The Lion’s Den, a new nonpolitical formation of young men from the West Bank with a significant presence in the West Bank, seems to be allied with Islamic Jihad and the Al Aqsa Martyr’s Brigade. Both of these latter groups often work together and combined they make up the Jenin Brigades. In addition to the Lion’s Den, there are also little grouplings just like them that have sprung up all over the West Bank.

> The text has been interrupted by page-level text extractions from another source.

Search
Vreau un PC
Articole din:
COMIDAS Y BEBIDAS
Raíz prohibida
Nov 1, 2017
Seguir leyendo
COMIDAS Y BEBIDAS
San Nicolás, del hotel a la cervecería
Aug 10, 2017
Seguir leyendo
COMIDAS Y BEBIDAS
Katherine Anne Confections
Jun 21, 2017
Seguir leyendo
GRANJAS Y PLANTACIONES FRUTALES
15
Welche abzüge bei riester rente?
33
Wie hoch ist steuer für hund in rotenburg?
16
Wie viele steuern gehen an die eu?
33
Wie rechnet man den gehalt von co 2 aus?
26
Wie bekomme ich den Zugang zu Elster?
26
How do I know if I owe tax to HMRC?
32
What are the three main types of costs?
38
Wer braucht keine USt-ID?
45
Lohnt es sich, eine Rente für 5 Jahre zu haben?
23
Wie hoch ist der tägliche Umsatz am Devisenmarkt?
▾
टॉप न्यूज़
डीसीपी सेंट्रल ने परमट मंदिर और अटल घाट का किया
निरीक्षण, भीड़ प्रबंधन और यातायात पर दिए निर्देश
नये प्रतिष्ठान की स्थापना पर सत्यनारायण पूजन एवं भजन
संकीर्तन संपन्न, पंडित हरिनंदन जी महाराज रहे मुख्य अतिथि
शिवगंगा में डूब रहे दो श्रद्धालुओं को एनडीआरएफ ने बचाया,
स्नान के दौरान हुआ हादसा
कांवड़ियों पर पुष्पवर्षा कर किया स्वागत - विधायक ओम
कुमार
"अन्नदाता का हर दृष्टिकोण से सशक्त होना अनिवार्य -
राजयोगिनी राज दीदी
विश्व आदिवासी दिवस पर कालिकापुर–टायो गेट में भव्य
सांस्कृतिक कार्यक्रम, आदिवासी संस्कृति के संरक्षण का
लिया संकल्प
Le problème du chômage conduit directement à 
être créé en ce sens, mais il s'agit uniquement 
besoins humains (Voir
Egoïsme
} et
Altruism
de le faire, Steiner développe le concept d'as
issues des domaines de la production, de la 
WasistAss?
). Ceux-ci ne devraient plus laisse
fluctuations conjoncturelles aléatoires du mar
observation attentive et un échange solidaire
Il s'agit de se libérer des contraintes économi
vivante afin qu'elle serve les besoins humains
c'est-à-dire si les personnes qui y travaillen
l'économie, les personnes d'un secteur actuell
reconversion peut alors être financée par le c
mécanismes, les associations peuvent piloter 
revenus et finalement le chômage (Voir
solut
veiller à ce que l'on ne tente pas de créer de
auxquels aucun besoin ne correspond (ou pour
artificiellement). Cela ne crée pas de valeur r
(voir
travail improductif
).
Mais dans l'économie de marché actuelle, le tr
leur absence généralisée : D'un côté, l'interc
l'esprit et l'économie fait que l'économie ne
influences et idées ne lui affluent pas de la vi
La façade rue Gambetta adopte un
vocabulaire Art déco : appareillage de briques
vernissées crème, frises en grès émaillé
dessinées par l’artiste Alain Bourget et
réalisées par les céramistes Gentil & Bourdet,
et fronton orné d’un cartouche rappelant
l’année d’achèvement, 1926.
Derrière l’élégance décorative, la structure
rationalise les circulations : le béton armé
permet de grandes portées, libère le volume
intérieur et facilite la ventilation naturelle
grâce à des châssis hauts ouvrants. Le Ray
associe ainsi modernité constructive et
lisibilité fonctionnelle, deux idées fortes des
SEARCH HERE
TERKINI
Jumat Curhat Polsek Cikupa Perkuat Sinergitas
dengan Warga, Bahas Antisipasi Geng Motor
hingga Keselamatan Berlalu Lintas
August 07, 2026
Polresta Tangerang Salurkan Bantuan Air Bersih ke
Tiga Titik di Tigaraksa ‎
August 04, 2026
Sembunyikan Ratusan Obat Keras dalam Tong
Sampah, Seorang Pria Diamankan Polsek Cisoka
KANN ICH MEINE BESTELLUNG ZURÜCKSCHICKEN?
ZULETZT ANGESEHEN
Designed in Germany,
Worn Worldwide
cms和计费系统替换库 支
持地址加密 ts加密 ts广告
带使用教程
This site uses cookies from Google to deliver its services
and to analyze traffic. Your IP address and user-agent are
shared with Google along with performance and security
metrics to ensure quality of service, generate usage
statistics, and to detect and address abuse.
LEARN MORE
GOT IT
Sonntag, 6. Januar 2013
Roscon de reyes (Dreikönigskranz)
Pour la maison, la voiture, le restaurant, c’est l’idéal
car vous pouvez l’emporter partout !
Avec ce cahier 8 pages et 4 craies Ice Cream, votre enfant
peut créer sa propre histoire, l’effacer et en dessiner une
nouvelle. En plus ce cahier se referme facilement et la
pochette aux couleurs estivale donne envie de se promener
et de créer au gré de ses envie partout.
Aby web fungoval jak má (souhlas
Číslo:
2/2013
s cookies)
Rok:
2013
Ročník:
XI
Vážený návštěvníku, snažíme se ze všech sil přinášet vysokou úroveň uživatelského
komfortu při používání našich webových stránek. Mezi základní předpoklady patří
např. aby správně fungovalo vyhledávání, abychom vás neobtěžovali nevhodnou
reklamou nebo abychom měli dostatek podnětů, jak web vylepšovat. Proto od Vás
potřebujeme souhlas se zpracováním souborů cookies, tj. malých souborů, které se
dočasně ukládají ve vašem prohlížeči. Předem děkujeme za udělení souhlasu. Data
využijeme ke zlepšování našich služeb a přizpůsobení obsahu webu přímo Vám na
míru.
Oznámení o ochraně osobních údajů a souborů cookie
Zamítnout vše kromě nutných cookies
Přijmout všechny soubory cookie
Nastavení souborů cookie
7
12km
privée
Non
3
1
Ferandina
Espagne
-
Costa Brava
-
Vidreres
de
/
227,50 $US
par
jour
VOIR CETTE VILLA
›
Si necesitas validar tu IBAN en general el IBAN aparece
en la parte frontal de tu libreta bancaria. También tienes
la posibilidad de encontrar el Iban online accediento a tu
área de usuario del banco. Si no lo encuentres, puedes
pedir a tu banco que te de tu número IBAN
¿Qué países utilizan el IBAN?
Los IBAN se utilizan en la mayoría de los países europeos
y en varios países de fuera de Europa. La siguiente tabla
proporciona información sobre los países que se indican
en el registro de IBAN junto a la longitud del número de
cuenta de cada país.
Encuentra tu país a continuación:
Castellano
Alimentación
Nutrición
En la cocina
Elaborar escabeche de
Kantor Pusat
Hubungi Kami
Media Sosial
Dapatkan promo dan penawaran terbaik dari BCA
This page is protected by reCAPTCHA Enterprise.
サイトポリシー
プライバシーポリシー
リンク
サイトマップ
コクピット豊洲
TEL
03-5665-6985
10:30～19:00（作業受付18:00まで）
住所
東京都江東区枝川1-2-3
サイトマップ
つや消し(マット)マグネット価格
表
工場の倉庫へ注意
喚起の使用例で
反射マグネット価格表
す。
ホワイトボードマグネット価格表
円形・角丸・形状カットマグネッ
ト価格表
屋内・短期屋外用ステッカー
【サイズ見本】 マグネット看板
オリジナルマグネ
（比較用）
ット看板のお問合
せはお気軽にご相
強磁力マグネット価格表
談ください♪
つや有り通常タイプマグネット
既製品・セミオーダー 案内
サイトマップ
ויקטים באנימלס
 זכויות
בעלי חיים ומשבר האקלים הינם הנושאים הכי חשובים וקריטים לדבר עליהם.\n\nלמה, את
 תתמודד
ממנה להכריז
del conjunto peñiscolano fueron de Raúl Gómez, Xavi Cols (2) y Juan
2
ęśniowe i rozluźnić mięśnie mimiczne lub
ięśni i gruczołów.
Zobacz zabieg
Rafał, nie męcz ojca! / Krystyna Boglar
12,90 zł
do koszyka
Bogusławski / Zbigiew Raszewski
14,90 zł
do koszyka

They tend to fight in their areas alone.
The groups in Gaza are Hamas (close to Iran), Islamic Jihad (close to Iran), Al-Nasser Al-Saladin Brigades (armed Fatah rejectionists), the PFLP (they have a bigger presence here than in the West Bank, significant support from Iran), the Mujahedin Brigades (mostly in Gaza, hardly in the West Bank), Popular Resistance Committees (leftwing group close to Iran, only in Gaza, made up of family clans), the DFLP (Hard Left group with about zero presence in the West Bank, but a significant presence in Gaza), and the Al Aqsa Martyr’s Brigade (a small presence in Gaza, but most of their forces are in the West Bank.
All of these groups participated in the 10-7 invasion.
The PFLP-GC, a pro-Syrian group with a big presence in Lebanon and Syria, has a very small presence in Gaza and zero in the West Bank, but they have a strong presence in Lebanon and Syria.
There are also some very small Salafist groups in Gaza, but they are not in good terms with Hamas as Hamas thinks they’re too Islamist and the Salafists feel that the Hamas have sold out Islam because they have not imposed Islamic Law.
There is a Syrian wing of Islamic Jihad made up of Palestinian refugees in Syria. They’ve participated in some of the fighting up in Lebanon.
There is also a small group of Sunni Lebanese who have taken up arms there. They fight alongside Hezbollah.
Hamas also has a significant presence in Lebanon. They mostly launch missiles.
There is an Islamic Jihad presence there too. They have staged a couple of incursions into Israel from Lebanon.
All of those groups up there operate under the control of Hezbollah. They have to get Hezbollah’s permission to engage in any attacks.